H. L. Mencken, never a loose man with a compliment, had described Carroll County as one of the most beautiful places in Maryland. In some undeveloped pockets, you could still see the soft hills and long, tapering views that had inspired him. The older towns-Westminster, New Windsor, Union Mills-had the nineteenth-century red brick houses, more like the old German and Mennonite homesteads on the Pennsylvania side of the Mason-Dixon line. It was a place out of a time. Then you rounded a curve in the highway and found a seventies-ugly development hugging the land like a family of jealous trolls, determined to keep anything beautiful at bay.

Willa Mott lived in one of the oldest, ugliest subdivisions south of Westminster. A faded sign in the front yard advertised "Apple Orchard Daycare," but the only tree Tess could see was an ailanthus that no one had tried to chop down until it was too late. The bastard tree had struggled through a crack near the driveway and was now a spindly twelve feet.

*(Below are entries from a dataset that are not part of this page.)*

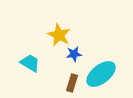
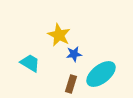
brown rectangle: moved 1 px left, 1 px down
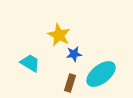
brown rectangle: moved 1 px left, 1 px up
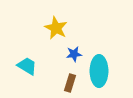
yellow star: moved 3 px left, 7 px up
cyan trapezoid: moved 3 px left, 3 px down
cyan ellipse: moved 2 px left, 3 px up; rotated 52 degrees counterclockwise
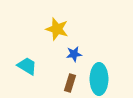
yellow star: moved 1 px right, 1 px down; rotated 10 degrees counterclockwise
cyan ellipse: moved 8 px down
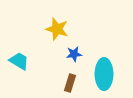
cyan trapezoid: moved 8 px left, 5 px up
cyan ellipse: moved 5 px right, 5 px up
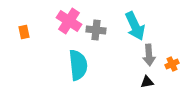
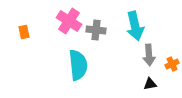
cyan arrow: rotated 12 degrees clockwise
black triangle: moved 3 px right, 2 px down
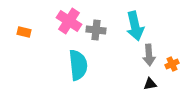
orange rectangle: rotated 64 degrees counterclockwise
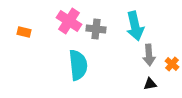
gray cross: moved 1 px up
orange cross: rotated 24 degrees counterclockwise
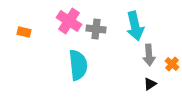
black triangle: rotated 24 degrees counterclockwise
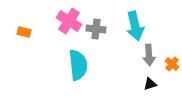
black triangle: rotated 16 degrees clockwise
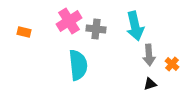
pink cross: rotated 25 degrees clockwise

"The kids are watching a video," Willa Mott said, opening the door before they were up the walk. "So we have exactly eighty-eight minutes. Although they sometimes like me to sing along with the hunchback."

It was hard to imagine Willa Mott singing, or doing anything vaguely joyful. She looked just as Tess had imagined her while listening to the taped testimony: a plain woman of little distinction. She wore a denim skirt, polyester white blouse, and navy cardigan. Her hair was a dull brown, her eyes a duller brown. The only color in her face was her nose, red with a summer cold. She found a tissue and blew the way children do, one side, then the other.